Yami just smiled. "Here we are. Let's see..."

"How," Yugi asked, "do you expect anyone to want to pick us up?"

"It all hinged on you coming to join me before I started trying," Yami said, holding out a thumb sideways.

Irritated, Yugi shoved his hand into the correct position. "Why would that help?"

"I imagine people would feel safer picking up the two of us."

"What, murderers don't work in pairs?"

"Not very often..."

"Wait, are you thinking some woman will pick us up 'cause she'll think we're a cute couple?"

"Not in the sense you mean..."

"Then what" Yugi stopped, flabbergasted, as a car actually did pull over.

"My god!" said the woman, rolling down her car window. "How did you two get stranded out here!"

"We were on a camping trip..." Very suddenly, Yami seemed olderyoungermore helpless, less certain. "I guess someone stole our car, or we got more lost than we thought..."

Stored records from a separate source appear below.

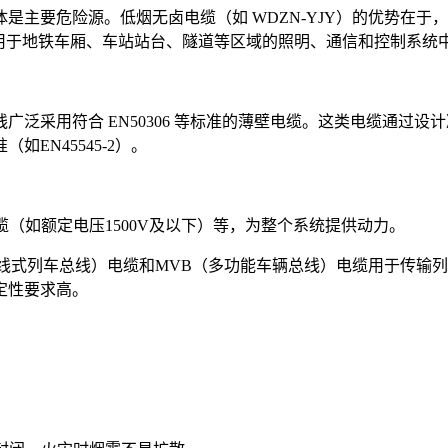
是主要危险源。低烟无卤电缆（如 WDZN-YJY）的优势在
用于地铁车厢、车站站台、隧道等区域的照明、通信和控制系统
泛采用符合 EN50306 等标准的薄壁电缆。这类电缆通过
EN45545-2）。
（如额定电压1500V及以下）等，为整个系统提供动力。
线式列车总线）电缆和MVB（多功能车辆总线）电缆用于传输列车
定性要求高。
。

Yugi hadn't been aware that Yami knew so much about camping trips. Come to think of it, he shouldn't know so much about hitchhiking, cars, or the 60's either. Come to think of it, he really should be speaking Egyptian... How in the world?

"Oh my God, that's so sad," the woman said sympathetically. "Do you need a ride?"

"Unless we're really lost, I think you're going our way..." Yami said. "Right, Yugi?"

"Uh, yeah," Yugi said, having learned through long experience that it was always best to follow Yami's lead. Of course, he wasn't sure of that today, but instinct kicked in before he could help it. "It looks like it..."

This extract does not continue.